Social benefits from the work could include vast improvements in mobile gaming and remote healthcare, along with new precision monitoring of athletes and real-time tactical training in team sports.
The researchers at ECIT are investigating how small sensors carried by members of the public, in items such as next generation smartphones, could communicate with each other to create potentially vast body-to-body networks (BBNs).
The new sensors would interact to transmit data, providing ‘anytime, anywhere’ mobile network connectivity.

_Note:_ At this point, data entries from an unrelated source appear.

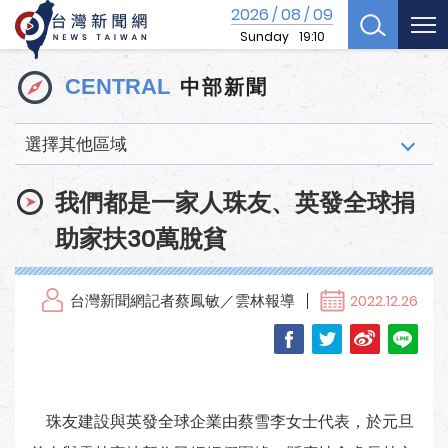
2026
08
09
/
/
Sunday
19:10
中部新聞
CENTRAL
選擇其他區域
我們都是一家人珠友、英發全球捐
助家扶30萬脫貧
台灣新聞網記者蔡鳳敏／雲林報導
2022.12.26
珠友建設與英發全球企業由蔡雪李女士代表，於元旦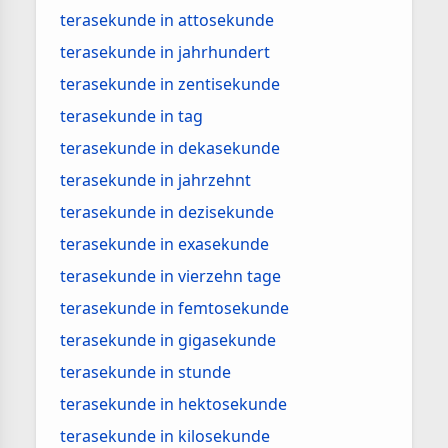
terasekunde in attosekunde
terasekunde in jahrhundert
terasekunde in zentisekunde
terasekunde in tag
terasekunde in dekasekunde
terasekunde in jahrzehnt
terasekunde in dezisekunde
terasekunde in exasekunde
terasekunde in vierzehn tage
terasekunde in femtosekunde
terasekunde in gigasekunde
terasekunde in stunde
terasekunde in hektosekunde
terasekunde in kilosekunde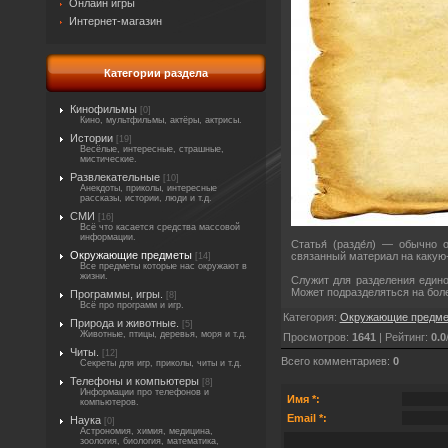
Онлайн игры
Интернет-магазин
Категории раздела
Кинофильмы
[0]
Кино, мультфильмы, актёры, актрисы.
Истории
[19]
Весёлые, интересные, страшные,
мистические.
Развлекательные
[10]
Анекдоты, приколы, интересные
рассказы, истории, люди и т.д.
СМИ
[16]
Всё что касается средства массовой
информации.
Статья́ (разде́л) — обычно 
Окружающие предметы
связанный материал на какую-
[14]
Все предметы которые нас окружают в
жизни.
Служит для разделения едино
Может подразделяться на боле
Программы, игры.
[8]
Всё про программ и игр.
Категория
:
Окружающие предм
Природа и животные.
[5]
Животные, птицы, деревья, моря и т.д.
Просмотров
:
1641
|
Рейтинг
:
0.0
Читы.
[12]
Всего комментариев
:
0
Секреты для игр, приколы, читы и т.д.
Телефоны и компьютеры
[8]
Информации про телефонов и
Имя *:
компьютеров.
Email *:
Наука
[0]
Астрономия, химия, медицина,
зоология, биология, математика,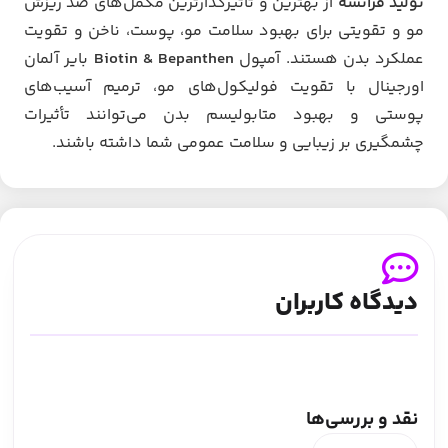
تولید فرانسه
از بهترین و تاثیرگذارترین مکمل‌های ضد ریزش
مو و تقویتی برای بهبود سلامت مو، پوست، ناخن و تقویت
عملکرد بدن هستند. آمپول
Biotin & Bepanthen
بایر آلمان
اورجینال با تقویت فولیکول‌های مو، ترمیم آسیب‌های
پوستی و بهبود متابولیسم بدن می‌توانند تأثیرات
چشمگیری بر زیبایی و سلامت عمومی شما داشته باشند.
دیدگاه کاربران
نقد و بررسی‌ها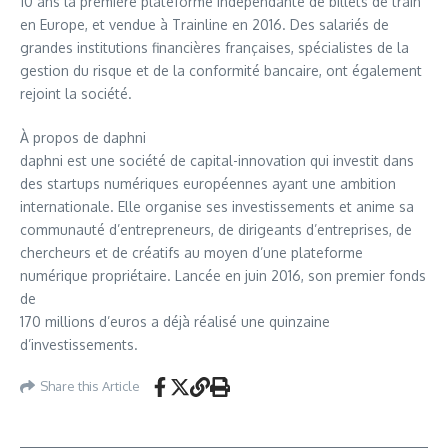
10 ans la première plateforme indépendante de billets de train
en Europe, et vendue à Trainline en 2016. Des salariés de
grandes institutions financières françaises, spécialistes de la
gestion du risque et de la conformité bancaire, ont également
rejoint la société.
À propos de daphni
daphni est une société de capital-innovation qui investit dans
des startups numériques européennes ayant une ambition
internationale. Elle organise ses investissements et anime sa
communauté d’entrepreneurs, de dirigeants d’entreprises, de
chercheurs et de créatifs au moyen d’une plateforme
numérique propriétaire. Lancée en juin 2016, son premier fonds
de
170 millions d’euros a déjà réalisé une quinzaine
d’investissements.
Share this Article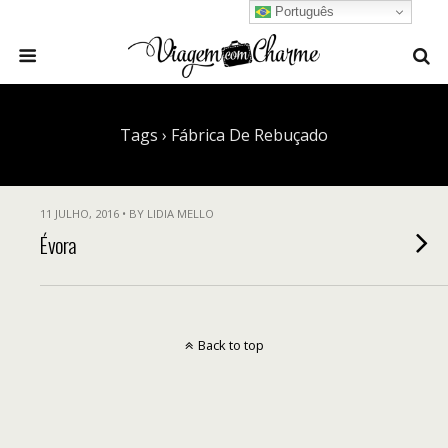
Português
Tags › Fábrica De Rebuçado
11 JULHO, 2016 • BY LIDIA MELLO
Évora
Back to top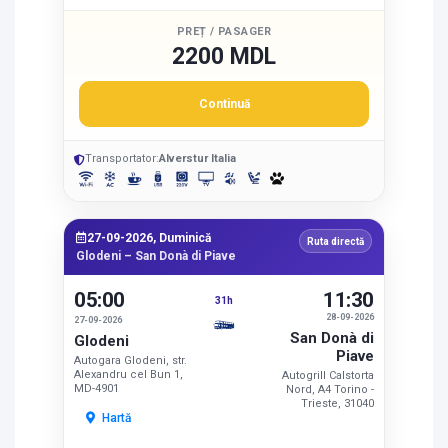
PREȚ / PASAGER
2200 MDL
Continuă
Transportator:
Alverstur Italia
27-09-2026, Duminică
Ruta directă
Glodeni – San Donà di Piave
05:00
11:30
31h
28-09-2026
27-09-2026
San Donà di
Glodeni
Piave
Autogara Glodeni, str.
Alexandru cel Bun 1,
Autogrill Calstorta
MD-4901
Nord, A4 Torino -
Trieste, 31040
Hartă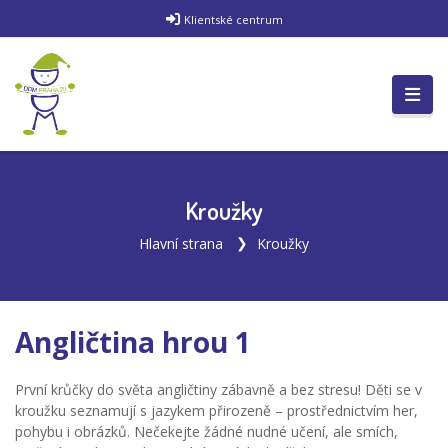
Klientské centrum
Kroužky
Hlavní strana
Kroužky
Angličtina hrou 1
První krůčky do světa angličtiny zábavně a bez stresu! Děti se v
kroužku seznamují s jazykem přirozeně – prostřednictvím her,
pohybu i obrázků. Nečekejte žádné nudné učení, ale smích,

Dr Simon Cotton, from ECIT’s wireless communications research group said: “In the past few years a significant amount of research has been undertaken into antennas and systems designed to share information across the surface of the human body. Until now, however, little work has been done to address the next major challenge which is one of the last frontiers in wireless communication ? how that information can be transferred efficiently to an off-body location.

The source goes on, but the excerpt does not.